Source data

_ _ _

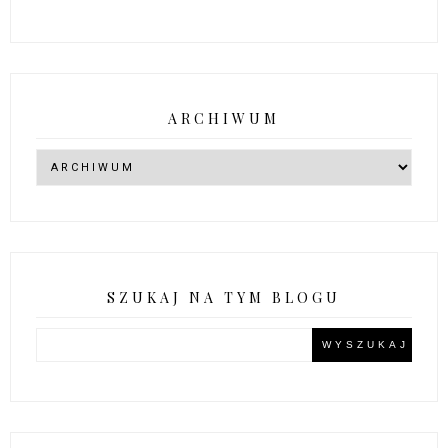
ARCHIWUM
SZUKAJ NA TYM BLOGU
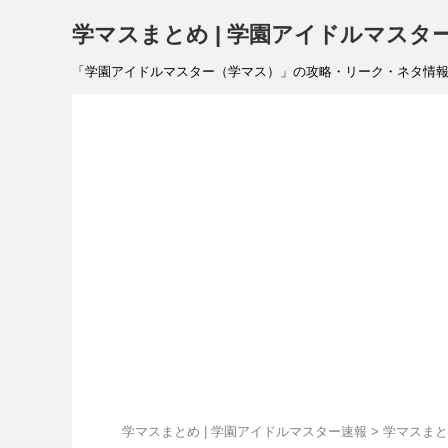
学マスまとめ | 学園アイドルマスタ
「学園アイドルマスター（学マス）」の攻略・リーク・ネタ情報を速報で
学マスまとめ | 学園アイドルマスター速報
>
学マスまと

_ _ _

> [What to produce]: Figure out the number of lines above in which the string "学マスまとめ" appears. Only the number should be given.

> [Exercise solution]: 2